- [LISTED RECORDS]
*** Begin section ***

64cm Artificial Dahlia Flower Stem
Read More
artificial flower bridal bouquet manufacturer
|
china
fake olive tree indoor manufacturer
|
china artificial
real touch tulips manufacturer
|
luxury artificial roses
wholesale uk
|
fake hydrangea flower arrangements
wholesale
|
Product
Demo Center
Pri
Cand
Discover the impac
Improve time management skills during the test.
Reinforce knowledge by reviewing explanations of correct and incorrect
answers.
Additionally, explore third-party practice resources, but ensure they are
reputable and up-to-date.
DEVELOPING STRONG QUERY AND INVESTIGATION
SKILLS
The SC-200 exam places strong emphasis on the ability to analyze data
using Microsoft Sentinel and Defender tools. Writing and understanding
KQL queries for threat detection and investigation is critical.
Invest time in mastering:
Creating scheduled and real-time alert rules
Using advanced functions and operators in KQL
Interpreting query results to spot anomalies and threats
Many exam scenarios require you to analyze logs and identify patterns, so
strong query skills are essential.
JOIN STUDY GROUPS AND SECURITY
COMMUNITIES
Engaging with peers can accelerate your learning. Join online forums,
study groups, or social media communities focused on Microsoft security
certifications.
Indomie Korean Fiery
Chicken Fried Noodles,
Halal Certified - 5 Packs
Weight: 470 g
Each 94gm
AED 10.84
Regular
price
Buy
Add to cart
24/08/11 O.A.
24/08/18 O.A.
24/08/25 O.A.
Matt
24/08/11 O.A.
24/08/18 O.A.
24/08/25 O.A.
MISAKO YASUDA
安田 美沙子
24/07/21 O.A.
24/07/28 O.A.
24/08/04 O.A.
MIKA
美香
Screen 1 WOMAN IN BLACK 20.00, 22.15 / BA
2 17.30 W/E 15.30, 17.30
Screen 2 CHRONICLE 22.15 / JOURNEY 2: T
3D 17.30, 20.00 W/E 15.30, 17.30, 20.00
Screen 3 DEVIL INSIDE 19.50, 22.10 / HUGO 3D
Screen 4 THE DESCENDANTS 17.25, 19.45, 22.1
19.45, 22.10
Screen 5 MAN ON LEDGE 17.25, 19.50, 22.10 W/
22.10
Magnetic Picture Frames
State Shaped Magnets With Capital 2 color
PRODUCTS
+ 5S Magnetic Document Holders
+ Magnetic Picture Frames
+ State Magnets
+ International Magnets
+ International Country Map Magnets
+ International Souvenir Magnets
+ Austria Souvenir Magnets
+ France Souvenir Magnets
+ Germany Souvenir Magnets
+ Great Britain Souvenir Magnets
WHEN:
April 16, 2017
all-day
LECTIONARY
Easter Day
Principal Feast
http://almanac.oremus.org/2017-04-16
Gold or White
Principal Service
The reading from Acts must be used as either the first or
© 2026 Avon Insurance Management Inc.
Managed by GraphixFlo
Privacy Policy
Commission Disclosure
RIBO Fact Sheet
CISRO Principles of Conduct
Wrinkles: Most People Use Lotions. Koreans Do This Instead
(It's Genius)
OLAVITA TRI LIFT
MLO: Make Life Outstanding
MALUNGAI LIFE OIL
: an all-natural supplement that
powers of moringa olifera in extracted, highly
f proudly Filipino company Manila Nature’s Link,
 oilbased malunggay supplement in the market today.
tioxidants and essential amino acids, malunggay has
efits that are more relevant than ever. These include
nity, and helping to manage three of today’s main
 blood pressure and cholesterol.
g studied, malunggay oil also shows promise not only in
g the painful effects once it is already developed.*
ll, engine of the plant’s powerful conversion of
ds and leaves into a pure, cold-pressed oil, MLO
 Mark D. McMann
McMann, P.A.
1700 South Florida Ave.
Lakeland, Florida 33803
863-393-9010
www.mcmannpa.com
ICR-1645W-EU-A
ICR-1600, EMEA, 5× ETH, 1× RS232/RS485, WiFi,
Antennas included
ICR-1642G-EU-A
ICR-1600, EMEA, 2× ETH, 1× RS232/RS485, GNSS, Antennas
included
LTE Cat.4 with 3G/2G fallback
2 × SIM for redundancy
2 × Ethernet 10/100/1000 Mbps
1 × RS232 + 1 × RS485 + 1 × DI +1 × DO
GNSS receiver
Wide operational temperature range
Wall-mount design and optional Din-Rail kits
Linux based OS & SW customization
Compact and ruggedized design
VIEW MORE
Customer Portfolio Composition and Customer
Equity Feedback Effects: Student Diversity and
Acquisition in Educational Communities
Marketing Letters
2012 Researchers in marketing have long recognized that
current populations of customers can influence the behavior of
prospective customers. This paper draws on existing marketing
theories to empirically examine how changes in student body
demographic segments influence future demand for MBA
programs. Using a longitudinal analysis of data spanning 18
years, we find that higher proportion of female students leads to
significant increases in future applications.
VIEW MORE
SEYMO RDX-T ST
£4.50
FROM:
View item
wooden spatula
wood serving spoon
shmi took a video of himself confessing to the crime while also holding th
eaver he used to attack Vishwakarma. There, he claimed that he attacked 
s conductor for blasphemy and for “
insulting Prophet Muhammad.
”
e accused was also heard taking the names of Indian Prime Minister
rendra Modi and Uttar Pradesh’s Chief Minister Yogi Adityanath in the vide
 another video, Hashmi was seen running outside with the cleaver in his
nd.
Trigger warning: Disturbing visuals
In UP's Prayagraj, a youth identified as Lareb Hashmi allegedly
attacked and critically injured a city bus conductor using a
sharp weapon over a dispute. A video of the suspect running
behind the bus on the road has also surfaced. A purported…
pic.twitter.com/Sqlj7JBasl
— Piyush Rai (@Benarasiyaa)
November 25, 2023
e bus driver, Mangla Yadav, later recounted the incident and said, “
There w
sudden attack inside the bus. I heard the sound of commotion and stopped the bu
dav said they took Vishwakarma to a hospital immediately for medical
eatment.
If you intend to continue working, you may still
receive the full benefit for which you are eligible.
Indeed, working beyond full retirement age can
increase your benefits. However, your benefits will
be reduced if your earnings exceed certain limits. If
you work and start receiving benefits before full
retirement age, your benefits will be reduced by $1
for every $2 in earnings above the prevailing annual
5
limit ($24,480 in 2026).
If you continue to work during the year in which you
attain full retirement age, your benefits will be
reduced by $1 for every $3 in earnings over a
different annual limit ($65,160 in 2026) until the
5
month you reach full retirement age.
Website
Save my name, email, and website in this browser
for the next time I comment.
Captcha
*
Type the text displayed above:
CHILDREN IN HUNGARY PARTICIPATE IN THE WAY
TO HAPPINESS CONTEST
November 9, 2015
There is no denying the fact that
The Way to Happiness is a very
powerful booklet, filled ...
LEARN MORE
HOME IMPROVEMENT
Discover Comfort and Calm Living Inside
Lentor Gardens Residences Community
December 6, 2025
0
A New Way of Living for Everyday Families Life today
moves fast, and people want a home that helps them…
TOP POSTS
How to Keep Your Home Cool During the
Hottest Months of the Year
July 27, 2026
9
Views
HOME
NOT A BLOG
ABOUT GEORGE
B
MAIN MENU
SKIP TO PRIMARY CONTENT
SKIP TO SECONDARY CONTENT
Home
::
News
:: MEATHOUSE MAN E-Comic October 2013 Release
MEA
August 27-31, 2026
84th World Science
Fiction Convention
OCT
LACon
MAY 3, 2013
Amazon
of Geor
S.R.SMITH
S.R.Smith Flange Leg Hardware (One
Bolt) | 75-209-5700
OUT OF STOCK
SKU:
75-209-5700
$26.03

*** End section ***

A word-for-word copy of the data above is the goal, so set it all down again.

64cm Artificial Dahlia Flower Stem
Read More
artificial flower bridal bouquet manufacturer
|
china
fake olive tree indoor manufacturer
|
china artificial
real touch tulips manufacturer
|
luxury artificial roses
wholesale uk
|
fake hydrangea flower arrangements
wholesale
|
Product
Demo Center
Pri
Cand
Discover the impac
Improve time management skills during the test.
Reinforce knowledge by reviewing explanations of correct and incorrect
answers.
Additionally, explore third-party practice resources, but ensure they are
reputable and up-to-date.
DEVELOPING STRONG QUERY AND INVESTIGATION
SKILLS
The SC-200 exam places strong emphasis on the ability to analyze data
using Microsoft Sentinel and Defender tools. Writing and understanding
KQL queries for threat detection and investigation is critical.
Invest time in mastering:
Creating scheduled and real-time alert rules
Using advanced functions and operators in KQL
Interpreting query results to spot anomalies and threats
Many exam scenarios require you to analyze logs and identify patterns, so
strong query skills are essential.
JOIN STUDY GROUPS AND SECURITY
COMMUNITIES
Engaging with peers can accelerate your learning. Join online forums,
study groups, or social media communities focused on Microsoft security
certifications.
Indomie Korean Fiery
Chicken Fried Noodles,
Halal Certified - 5 Packs
Weight: 470 g
Each 94gm
AED 10.84
Regular
price
Buy
Add to cart
24/08/11 O.A.
24/08/18 O.A.
24/08/25 O.A.
Matt
24/08/11 O.A.
24/08/18 O.A.
24/08/25 O.A.
MISAKO YASUDA
安田 美沙子
24/07/21 O.A.
24/07/28 O.A.
24/08/04 O.A.
MIKA
美香
Screen 1 WOMAN IN BLACK 20.00, 22.15 / BA
2 17.30 W/E 15.30, 17.30
Screen 2 CHRONICLE 22.15 / JOURNEY 2: T
3D 17.30, 20.00 W/E 15.30, 17.30, 20.00
Screen 3 DEVIL INSIDE 19.50, 22.10 / HUGO 3D
Screen 4 THE DESCENDANTS 17.25, 19.45, 22.1
19.45, 22.10
Screen 5 MAN ON LEDGE 17.25, 19.50, 22.10 W/
22.10
Magnetic Picture Frames
State Shaped Magnets With Capital 2 color
PRODUCTS
+ 5S Magnetic Document Holders
+ Magnetic Picture Frames
+ State Magnets
+ International Magnets
+ International Country Map Magnets
+ International Souvenir Magnets
+ Austria Souvenir Magnets
+ France Souvenir Magnets
+ Germany Souvenir Magnets
+ Great Britain Souvenir Magnets
WHEN:
April 16, 2017
all-day
LECTIONARY
Easter Day
Principal Feast
http://almanac.oremus.org/2017-04-16
Gold or White
Principal Service
The reading from Acts must be used as either the first or
© 2026 Avon Insurance Management Inc.
Managed by GraphixFlo
Privacy Policy
Commission Disclosure
RIBO Fact Sheet
CISRO Principles of Conduct
Wrinkles: Most People Use Lotions. Koreans Do This Instead
(It's Genius)
OLAVITA TRI LIFT
MLO: Make Life Outstanding
MALUNGAI LIFE OIL
: an all-natural supplement that
powers of moringa olifera in extracted, highly
f proudly Filipino company Manila Nature’s Link,
 oilbased malunggay supplement in the market today.
tioxidants and essential amino acids, malunggay has
efits that are more relevant than ever. These include
nity, and helping to manage three of today’s main
 blood pressure and cholesterol.
g studied, malunggay oil also shows promise not only in
g the painful effects once it is already developed.*
ll, engine of the plant’s powerful conversion of
ds and leaves into a pure, cold-pressed oil, MLO
 Mark D. McMann
McMann, P.A.
1700 South Florida Ave.
Lakeland, Florida 33803
863-393-9010
www.mcmannpa.com
ICR-1645W-EU-A
ICR-1600, EMEA, 5× ETH, 1× RS232/RS485, WiFi,
Antennas included
ICR-1642G-EU-A
ICR-1600, EMEA, 2× ETH, 1× RS232/RS485, GNSS, Antennas
included
LTE Cat.4 with 3G/2G fallback
2 × SIM for redundancy
2 × Ethernet 10/100/1000 Mbps
1 × RS232 + 1 × RS485 + 1 × DI +1 × DO
GNSS receiver
Wide operational temperature range
Wall-mount design and optional Din-Rail kits
Linux based OS & SW customization
Compact and ruggedized design
VIEW MORE
Customer Portfolio Composition and Customer
Equity Feedback Effects: Student Diversity and
Acquisition in Educational Communities
Marketing Letters
2012 Researchers in marketing have long recognized that
current populations of customers can influence the behavior of
prospective customers. This paper draws on existing marketing
theories to empirically examine how changes in student body
demographic segments influence future demand for MBA
programs. Using a longitudinal analysis of data spanning 18
years, we find that higher proportion of female students leads to
significant increases in future applications.
VIEW MORE
SEYMO RDX-T ST
£4.50
FROM:
View item
wooden spatula
wood serving spoon
shmi took a video of himself confessing to the crime while also holding th
eaver he used to attack Vishwakarma. There, he claimed that he attacked 
s conductor for blasphemy and for “
insulting Prophet Muhammad.
”
e accused was also heard taking the names of Indian Prime Minister
rendra Modi and Uttar Pradesh’s Chief Minister Yogi Adityanath in the vide
 another video, Hashmi was seen running outside with the cleaver in his
nd.
Trigger warning: Disturbing visuals
In UP's Prayagraj, a youth identified as Lareb Hashmi allegedly
attacked and critically injured a city bus conductor using a
sharp weapon over a dispute. A video of the suspect running
behind the bus on the road has also surfaced. A purported…
pic.twitter.com/Sqlj7JBasl
— Piyush Rai (@Benarasiyaa)
November 25, 2023
e bus driver, Mangla Yadav, later recounted the incident and said, “
There w
sudden attack inside the bus. I heard the sound of commotion and stopped the bu
dav said they took Vishwakarma to a hospital immediately for medical
eatment.
If you intend to continue working, you may still
receive the full benefit for which you are eligible.
Indeed, working beyond full retirement age can
increase your benefits. However, your benefits will
be reduced if your earnings exceed certain limits. If
you work and start receiving benefits before full
retirement age, your benefits will be reduced by $1
for every $2 in earnings above the prevailing annual
5
limit ($24,480 in 2026).
If you continue to work during the year in which you
attain full retirement age, your benefits will be
reduced by $1 for every $3 in earnings over a
different annual limit ($65,160 in 2026) until the
5
month you reach full retirement age.
Website
Save my name, email, and website in this browser
for the next time I comment.
Captcha
*
Type the text displayed above:
CHILDREN IN HUNGARY PARTICIPATE IN THE WAY
TO HAPPINESS CONTEST
November 9, 2015
There is no denying the fact that
The Way to Happiness is a very
powerful booklet, filled ...
LEARN MORE
HOME IMPROVEMENT
Discover Comfort and Calm Living Inside
Lentor Gardens Residences Community
December 6, 2025
0
A New Way of Living for Everyday Families Life today
moves fast, and people want a home that helps them…
TOP POSTS
How to Keep Your Home Cool During the
Hottest Months of the Year
July 27, 2026
9
Views
HOME
NOT A BLOG
ABOUT GEORGE
B
MAIN MENU
SKIP TO PRIMARY CONTENT
SKIP TO SECONDARY CONTENT
Home
::
News
:: MEATHOUSE MAN E-Comic October 2013 Release
MEA
August 27-31, 2026
84th World Science
Fiction Convention
OCT
LACon
MAY 3, 2013
Amazon
of Geor
S.R.SMITH
S.R.Smith Flange Leg Hardware (One
Bolt) | 75-209-5700
OUT OF STOCK
SKU:
75-209-5700
$26.03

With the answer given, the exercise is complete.